Many of the region’s journalists say KRG forces, which have received millions of U.S. dollars in military aid to fight IS, are using those resources to clamp down on free media in an attempt to help the region’s rulers maintain their grip.
Earlier this month, the KRG closed NRT bureaus in Irbil and Duhok. The government has now threatened to take the news channel, which broadcasts from other locations, entirely off the air. An opposition party leader in the Kurdistan region, Shaswar Abdulwahid, owns NRT.
It’s not the first time Iraq’s Kurdish leaders have shifted toward authoritarianism.
“It is important to understand the political system in Kurdistan as a hybrid form that has both authoritarian and democratic features and tendencies,” said Mohammed Salih, a media researcher in the Annenberg School for Communication at the University of Pennsylvania.
“The pendulum typically swings more toward the authoritarian side of the spectrum during moments of ‘crisis’ — that is, when the ruling class feels direct challenges to their power,” he said.
The Islamic State
Asos Hardi is a veteran Kurdish journalist who founded the region’s first two independent newspapers: Hawlati (The Citizen) and Awene (The Mirror). He sees a direct connection between the current prime minister, Masrour Barzani of KDP, who was director of intelligence before assuming office in June 2019, and creeping authoritarianism.

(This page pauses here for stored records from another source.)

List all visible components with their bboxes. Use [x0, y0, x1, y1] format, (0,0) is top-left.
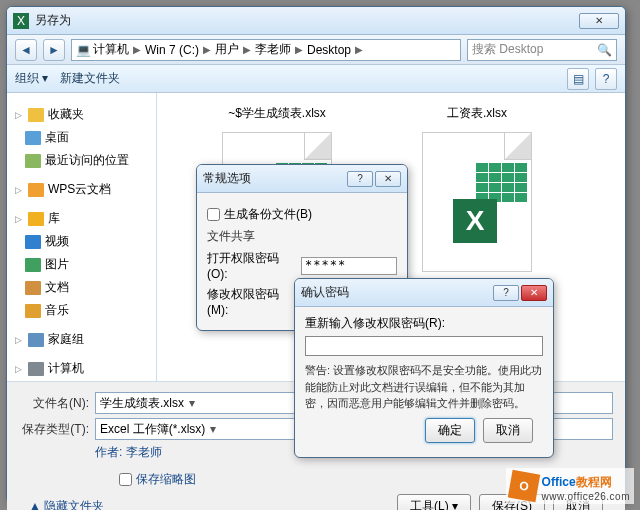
organize-button[interactable]: 组织 ▾ — [15, 70, 48, 87]
view-button[interactable]: ▤ — [567, 68, 589, 90]
breadcrumb-seg[interactable]: 李老师 — [255, 41, 291, 58]
filetype-label: 保存类型(T): — [19, 421, 89, 438]
thumbnail-checkbox[interactable] — [119, 473, 132, 486]
close-button[interactable]: ✕ — [579, 13, 619, 29]
filename-label: 文件名(N): — [19, 395, 89, 412]
back-button[interactable]: ◄ — [15, 39, 37, 61]
file-thumb: X — [422, 132, 532, 272]
sidebar-wps[interactable]: ▷WPS云文档 — [7, 178, 156, 201]
sidebar-item-pictures[interactable]: 图片 — [7, 253, 156, 276]
sidebar-item-documents[interactable]: 文档 — [7, 276, 156, 299]
window-title: 另存为 — [35, 12, 579, 29]
titlebar: X 另存为 ✕ — [7, 7, 625, 35]
thumbnail-label: 保存缩略图 — [136, 471, 196, 488]
backup-checkbox[interactable] — [207, 208, 220, 221]
sidebar-item-recent[interactable]: 最近访问的位置 — [7, 149, 156, 172]
toolbar: 组织 ▾ 新建文件夹 ▤ ? — [7, 65, 625, 93]
svg-text:X: X — [17, 14, 25, 28]
file-name: 工资表.xlsx — [447, 105, 507, 122]
newfolder-button[interactable]: 新建文件夹 — [60, 70, 120, 87]
close-button[interactable]: ✕ — [375, 171, 401, 187]
sidebar-item-video[interactable]: 视频 — [7, 230, 156, 253]
help-button[interactable]: ? — [347, 171, 373, 187]
warning-text: 警告: 设置修改权限密码不是安全功能。使用此功能能防止对此文档进行误编辑，但不能… — [305, 362, 543, 412]
sidebar-favorites[interactable]: ▷收藏夹 — [7, 103, 156, 126]
address-bar[interactable]: 💻 计算机▶ Win 7 (C:)▶ 用户▶ 李老师▶ Desktop▶ — [71, 39, 461, 61]
share-section-label: 文件共享 — [207, 228, 397, 245]
modify-password-label: 修改权限密码(M): — [207, 286, 297, 317]
breadcrumb-seg[interactable]: Win 7 (C:) — [145, 43, 199, 57]
search-icon: 🔍 — [597, 43, 612, 57]
excel-icon: X — [453, 199, 497, 243]
breadcrumb-seg[interactable]: Desktop — [307, 43, 351, 57]
ok-button[interactable]: 确定 — [425, 418, 475, 443]
forward-button[interactable]: ► — [43, 39, 65, 61]
breadcrumb-seg[interactable]: 计算机 — [93, 41, 129, 58]
sidebar-libraries[interactable]: ▷库 — [7, 207, 156, 230]
search-placeholder: 搜索 Desktop — [472, 41, 543, 58]
open-password-input[interactable]: ***** — [301, 257, 397, 275]
author-label: 作者: — [95, 445, 122, 459]
author-value[interactable]: 李老师 — [126, 445, 162, 459]
confirm-prompt: 重新输入修改权限密码(R): — [305, 315, 543, 332]
help-button[interactable]: ? — [493, 285, 519, 301]
help-button[interactable]: ? — [595, 68, 617, 90]
confirm-password-input[interactable] — [305, 336, 543, 356]
watermark: O Office教程网 www.office26.com — [506, 468, 634, 504]
watermark-logo-icon: O — [507, 470, 539, 502]
confirm-password-dialog: 确认密码 ? ✕ 重新输入修改权限密码(R): 警告: 设置修改权限密码不是安全… — [294, 278, 554, 458]
close-button[interactable]: ✕ — [521, 285, 547, 301]
sidebar-computer[interactable]: ▷计算机 — [7, 357, 156, 380]
open-password-label: 打开权限密码(O): — [207, 250, 297, 281]
cancel-button[interactable]: 取消 — [483, 418, 533, 443]
hide-folders-link[interactable]: ▲ 隐藏文件夹 — [29, 498, 104, 510]
breadcrumb-seg[interactable]: 用户 — [215, 41, 239, 58]
search-input[interactable]: 搜索 Desktop 🔍 — [467, 39, 617, 61]
dialog-title: 确认密码 — [301, 284, 493, 301]
sidebar: ▷收藏夹 桌面 最近访问的位置 ▷WPS云文档 ▷库 视频 图片 文档 音乐 ▷… — [7, 93, 157, 381]
backup-label: 生成备份文件(B) — [224, 206, 312, 223]
file-name: ~$学生成绩表.xlsx — [228, 105, 326, 122]
dialog-title: 常规选项 — [203, 170, 347, 187]
sidebar-item-music[interactable]: 音乐 — [7, 299, 156, 322]
nav-row: ◄ ► 💻 计算机▶ Win 7 (C:)▶ 用户▶ 李老师▶ Desktop▶… — [7, 35, 625, 65]
tools-button[interactable]: 工具(L) ▾ — [397, 494, 471, 510]
sidebar-item-desktop[interactable]: 桌面 — [7, 126, 156, 149]
sidebar-homegroup[interactable]: ▷家庭组 — [7, 328, 156, 351]
app-icon: X — [13, 13, 29, 29]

“He seems to see everything from a security point of view,” Hardi told VOA. “Since this Cabinet assumed office, not only journalists but also anybody else who has dared to speak up has either been physically assaulted, verbally abused or arrested without charge.”
In 2019, the Metro Center for Journalists’ Rights and Advocacy, a regional press rights group, documented 231 cases of violations against the region’s journalists, a 25% increase over the prior year. They include 22 cases of “beatings and humiliations.”
Additionally, some local journalists told VOA that during the war against IS, they exercised a degree of self-censorship when it came to reporting sensitive issues, such as defeats or setbacks suffered by the Kurdish peshmerga, the region’s military fighters.
In 2014, then-President Masoud Barzani ordered all media outlets in the region to describe the deaths of Kurdish military forces, known as peshmerga, as “shahid,” or in martyrdom — rather than just “killed,” a more neutral word.
Virtually all media outlets, including those that were opposition-owned, complied without objection, said Mohamad Rauf, a prominent Kurdish journalist with Draw Media.
“Peshmerga is tied to national security and cannot be questioned,” Rauf said.
‘The real narrative’
In addition to physical attacks on journalists, Hardi said, independent media outlets also struggle financially because the region’s companies prefer advertising in media outlets affiliated with the political parties rather than the independent media.
Bilal Wahab, an Iraq scholar with the Washington Institute for Near East Policy, said this makes it difficult for privately owned media to prosper.
“In Kurdistan’s patronage system, there is a symbiotic relationship between party- and personality-driven media outlets and the advertising revenues that they collect from the companies that are owned by these personas and political parties,” he told VOA.
Despite their power-sharing alliance, experts say, KDP and PUK own dozens of media outlets to push their different and often competing agendas.
“We are divided over two zones, and in each zone one side rules,” Diyari Mohammed, director of the Metro Center, said in June in a VOA Kurdish documentary focused on challenges for local media.
“In between is independent media,” he said, “those who want to tell the real narrative.”
For now, Zakhoy is free, but he knows that a journalist cannot take freedom for granted.
“When they close your bureaus and arrest journalists, when you are under threats from the security forces and pressure from your family, the situation is clearly bad,” he said. “Journalists here are constantly in danger.”